Problem statement ->
Look for the string "yicha" in the data below, and copy each line that holds it.

Dataset below:

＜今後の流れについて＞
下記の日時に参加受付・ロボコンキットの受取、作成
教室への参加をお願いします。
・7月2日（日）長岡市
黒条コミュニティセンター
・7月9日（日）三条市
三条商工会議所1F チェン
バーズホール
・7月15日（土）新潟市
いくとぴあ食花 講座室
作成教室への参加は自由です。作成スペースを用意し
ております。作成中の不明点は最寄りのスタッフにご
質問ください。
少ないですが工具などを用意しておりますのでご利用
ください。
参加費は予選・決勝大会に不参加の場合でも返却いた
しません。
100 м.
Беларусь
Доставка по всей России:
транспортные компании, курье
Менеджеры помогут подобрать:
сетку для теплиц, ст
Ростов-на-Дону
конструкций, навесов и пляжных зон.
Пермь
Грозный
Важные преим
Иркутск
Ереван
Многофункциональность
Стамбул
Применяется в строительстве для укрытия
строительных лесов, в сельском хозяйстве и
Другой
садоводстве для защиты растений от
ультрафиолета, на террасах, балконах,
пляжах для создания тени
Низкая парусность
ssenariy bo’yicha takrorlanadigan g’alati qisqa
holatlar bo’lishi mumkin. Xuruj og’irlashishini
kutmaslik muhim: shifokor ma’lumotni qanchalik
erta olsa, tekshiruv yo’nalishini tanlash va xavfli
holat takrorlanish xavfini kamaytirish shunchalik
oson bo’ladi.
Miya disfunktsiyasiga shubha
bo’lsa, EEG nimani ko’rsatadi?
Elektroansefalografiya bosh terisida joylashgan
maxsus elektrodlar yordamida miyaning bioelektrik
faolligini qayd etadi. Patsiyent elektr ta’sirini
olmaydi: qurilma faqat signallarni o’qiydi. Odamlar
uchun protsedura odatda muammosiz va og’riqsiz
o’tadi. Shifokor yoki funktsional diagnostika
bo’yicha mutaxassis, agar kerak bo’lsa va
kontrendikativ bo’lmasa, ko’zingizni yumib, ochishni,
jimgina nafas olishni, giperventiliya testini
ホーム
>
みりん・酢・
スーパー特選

End of Dataset.

Solution for this task ->
ssenariy bo’yicha takrorlanadigan g’alati qisqa
bo’yicha mutaxassis, agar kerak bo’lsa va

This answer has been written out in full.